L’idylle entre l’ONA et Auchan
est-elle finie ?
(AFP)

Distribution. ONA – Auchan : le divorce ?

Partenaires depuis 2001, le holding ONA et le géant de la grande distribution Auchan seraient sur le point de rompre. Certaines sources avancent même l’échéance de fin juillet comme délai pour le rachat des 49% détenus par les Français dans le capital de Cofarma. À l’origine de la discorde entre les deux groupes, une divergence des visions quant au rythme d’expansion des magasins Marjane et Acima, mais aussi des mésententes sur la politique d’approvisionnement. La tension a atteint son paroxysme quand le groupe ONA a cherché à prendre le contrôle du directoire, en demandant un second siège. Il est
même allé jusqu’à saisir le tribunal pour trancher sur cette doléance rejetée par Auchan. Le holding royal obtint finalement gain de cause, mais la décision n’a pas convenu à son partenaire français, qui l’a qualifiée de “contraire à toutes les pratiques du droit international et à tous les avis d’experts juridiques marocains et internationaux consultés sur cette question”. La tenue par la suite d’un conseil d’administration, après plusieurs reports, semblait marquer une réconciliation entre les deux groupes. Mais la trêve n’aura été que de courte durée, puisque les rumeurs d’une séparation définitive ont repris de plus belle cette semaine. Officiellement, ONA comme Auchan préfèrent évoquer une simple “discussion pour l’évaluation du partenariat”.
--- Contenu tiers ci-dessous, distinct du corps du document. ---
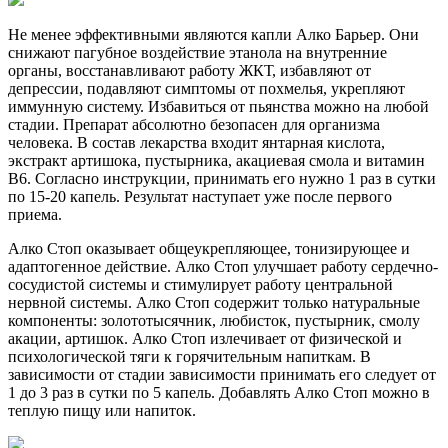
Не менее эффективными являются капли Алко Барьер. Они
снижают пагубное воздействие этанола на внутренние
органы, восстанавливают работу ЖКТ, избавляют от
депрессии, подавляют симптомы от похмелья, укрепляют
иммунную систему. Избавиться от пьянства можно на любой
стадии. Препарат абсолютно безопасен для организма
человека. В состав лекарства входит янтарная кислота,
экстракт артишока, пустырника, акациевая смола и витамин
В6. Согласно инструкции, принимать его нужно 1 раз в сутки
по 15-20 капель. Результат наступает уже после первого
приема.
Алко Стоп оказывает общеукрепляющее, тонизирующее и
адаптогенное действие. Алко Стоп улучшает работу сердечно-
сосудистой системы и стимулирует работу центральной
нервной системы. Алко Стоп содержит только натуральные
компоненты: золототысячник, любисток, пустырник, смолу
акации, артишок. Алко Стоп излечивает от физической и
психологической тяги к горячительным напиткам. В
зависимости от стадии зависимости принимать его следует от
1 до 3 раз в сутки по 5 капель. Добавлять Алко Стоп можно в
теплую пищу или напиток.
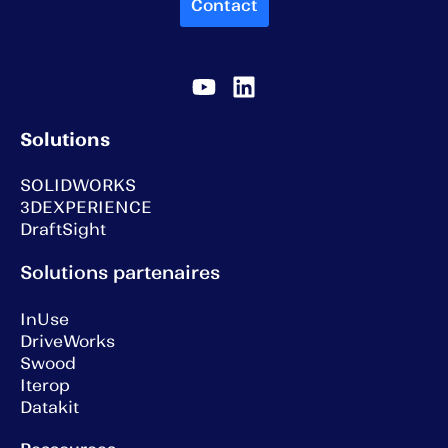
Contact
Solutions
SOLIDWORKS
3DEXPERIENCE
DraftSight
Solutions partenaires
InUse
DriveWorks
Swood
Iterop
Datakit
Crédit à la consommation. Et de deux pour Elalamy !

La touche de Moulay Hafid Elalamy se fait déjà sentir sur Taslif. Un mois seulement après sa prise de contrôle par le groupe Saham, Taslif annonce l’acquisition d’une petite société de crédit à la consommation, Salaf. “L’opération a été réalisée depuis quelques semaines déjà”, confie une source proche du dossier. Et de poursuivre : “C’est Moulay Hafid Elalamy qui menait les négociations pour ce rachat, via les fonds injectés dans l’augmentation de capital de Taslif”. Fidèle à sa stratégie, le patron des patrons compte donc bien atteindre une taille critique dans ce secteur, à l’image de ce qu’il avait réalisé dans celui des assurances avec le rachat de la CNIA et Essaâda. Pour l’heure, dans le secteur du crédit à la consommation, il reste bien loin du podium. Les leaders du secteur que sont Eqdom et Wafasalaf gardent une bonne longueur d’avance.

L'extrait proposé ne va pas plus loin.